> TASK ITEM:
Once the line with "サービスの流れ (520, 67)" is found in the data, output it and each following line exactly, up to and including the line with "ACCESSOIRES (656, 613)", and nothing before or after.

> MATERIAL PROVIDED:
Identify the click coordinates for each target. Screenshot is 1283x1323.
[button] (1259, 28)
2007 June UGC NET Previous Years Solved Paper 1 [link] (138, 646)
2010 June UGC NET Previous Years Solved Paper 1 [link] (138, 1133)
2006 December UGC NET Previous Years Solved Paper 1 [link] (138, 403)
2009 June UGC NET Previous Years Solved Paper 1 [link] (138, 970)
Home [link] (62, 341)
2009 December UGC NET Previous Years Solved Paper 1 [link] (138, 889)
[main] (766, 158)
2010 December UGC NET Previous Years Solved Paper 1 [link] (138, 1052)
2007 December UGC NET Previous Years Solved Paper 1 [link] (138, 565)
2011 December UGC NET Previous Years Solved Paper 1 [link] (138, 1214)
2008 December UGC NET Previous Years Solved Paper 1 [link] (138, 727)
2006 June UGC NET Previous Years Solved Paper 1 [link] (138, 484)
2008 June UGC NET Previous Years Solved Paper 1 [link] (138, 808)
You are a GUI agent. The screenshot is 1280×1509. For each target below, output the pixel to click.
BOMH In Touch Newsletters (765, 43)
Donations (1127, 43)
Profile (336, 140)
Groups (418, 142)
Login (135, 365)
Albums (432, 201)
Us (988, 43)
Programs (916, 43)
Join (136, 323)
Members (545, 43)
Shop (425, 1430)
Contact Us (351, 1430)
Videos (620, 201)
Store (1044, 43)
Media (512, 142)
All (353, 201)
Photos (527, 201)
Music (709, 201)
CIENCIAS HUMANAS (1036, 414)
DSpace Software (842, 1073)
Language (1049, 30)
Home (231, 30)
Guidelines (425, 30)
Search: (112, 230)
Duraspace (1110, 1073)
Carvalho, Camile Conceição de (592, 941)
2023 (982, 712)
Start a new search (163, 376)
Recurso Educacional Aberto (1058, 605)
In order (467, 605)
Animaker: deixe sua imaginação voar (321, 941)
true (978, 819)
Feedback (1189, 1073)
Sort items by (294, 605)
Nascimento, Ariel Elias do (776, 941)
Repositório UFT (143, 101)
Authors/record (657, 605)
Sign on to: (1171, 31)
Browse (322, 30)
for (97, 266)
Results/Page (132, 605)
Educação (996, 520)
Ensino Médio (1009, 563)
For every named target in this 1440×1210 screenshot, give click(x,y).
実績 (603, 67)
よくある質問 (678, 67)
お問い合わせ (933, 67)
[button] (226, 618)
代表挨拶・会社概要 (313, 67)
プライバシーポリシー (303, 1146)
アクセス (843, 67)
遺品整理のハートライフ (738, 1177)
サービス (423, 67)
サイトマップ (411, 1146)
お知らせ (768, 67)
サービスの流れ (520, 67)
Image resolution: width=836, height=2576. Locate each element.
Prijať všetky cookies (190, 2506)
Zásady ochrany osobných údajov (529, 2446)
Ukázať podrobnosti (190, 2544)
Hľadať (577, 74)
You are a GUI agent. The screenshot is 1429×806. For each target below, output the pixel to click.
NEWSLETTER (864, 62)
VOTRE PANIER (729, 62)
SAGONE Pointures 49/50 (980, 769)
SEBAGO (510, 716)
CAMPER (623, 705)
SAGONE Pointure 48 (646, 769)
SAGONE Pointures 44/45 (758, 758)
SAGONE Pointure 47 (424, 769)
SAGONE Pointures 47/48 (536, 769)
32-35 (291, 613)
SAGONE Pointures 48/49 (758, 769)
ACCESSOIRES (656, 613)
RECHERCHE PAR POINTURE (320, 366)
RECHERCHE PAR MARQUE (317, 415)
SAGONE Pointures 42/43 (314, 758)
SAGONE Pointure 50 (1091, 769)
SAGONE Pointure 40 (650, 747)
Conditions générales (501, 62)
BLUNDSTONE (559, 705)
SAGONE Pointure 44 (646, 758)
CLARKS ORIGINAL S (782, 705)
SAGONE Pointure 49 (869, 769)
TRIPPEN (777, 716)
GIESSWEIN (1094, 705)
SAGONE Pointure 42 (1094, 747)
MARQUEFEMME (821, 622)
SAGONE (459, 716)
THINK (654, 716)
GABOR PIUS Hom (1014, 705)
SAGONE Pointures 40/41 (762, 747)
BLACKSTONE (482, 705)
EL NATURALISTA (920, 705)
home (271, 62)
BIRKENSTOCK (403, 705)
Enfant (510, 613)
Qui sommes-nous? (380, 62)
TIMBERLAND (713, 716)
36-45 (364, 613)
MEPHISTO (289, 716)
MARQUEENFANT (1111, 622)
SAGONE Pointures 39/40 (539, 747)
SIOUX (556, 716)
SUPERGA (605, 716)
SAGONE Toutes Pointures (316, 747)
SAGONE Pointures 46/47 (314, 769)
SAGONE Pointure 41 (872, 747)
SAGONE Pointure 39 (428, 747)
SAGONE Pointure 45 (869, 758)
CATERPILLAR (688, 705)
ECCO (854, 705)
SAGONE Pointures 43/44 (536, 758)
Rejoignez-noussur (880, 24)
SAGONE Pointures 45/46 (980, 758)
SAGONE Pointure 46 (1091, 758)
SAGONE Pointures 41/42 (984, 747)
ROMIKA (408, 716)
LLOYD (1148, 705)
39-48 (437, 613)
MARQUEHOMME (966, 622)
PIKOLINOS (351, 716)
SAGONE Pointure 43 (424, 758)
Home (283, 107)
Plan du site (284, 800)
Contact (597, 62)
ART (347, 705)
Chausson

> OUTPUT FOR THIS TASK:
サービスの流れ (520, 67)
Image resolution: width=836, height=2576. Locate each element.
Prijať všetky cookies (190, 2506)
Zásady ochrany osobných údajov (529, 2446)
Ukázať podrobnosti (190, 2544)
Hľadať (577, 74)
You are a GUI agent. The screenshot is 1429×806. For each target below, output the pixel to click.
NEWSLETTER (864, 62)
VOTRE PANIER (729, 62)
SAGONE Pointures 49/50 (980, 769)
SEBAGO (510, 716)
CAMPER (623, 705)
SAGONE Pointure 48 (646, 769)
SAGONE Pointures 44/45 (758, 758)
SAGONE Pointure 47 (424, 769)
SAGONE Pointures 47/48 (536, 769)
32-35 (291, 613)
SAGONE Pointures 48/49 (758, 769)
ACCESSOIRES (656, 613)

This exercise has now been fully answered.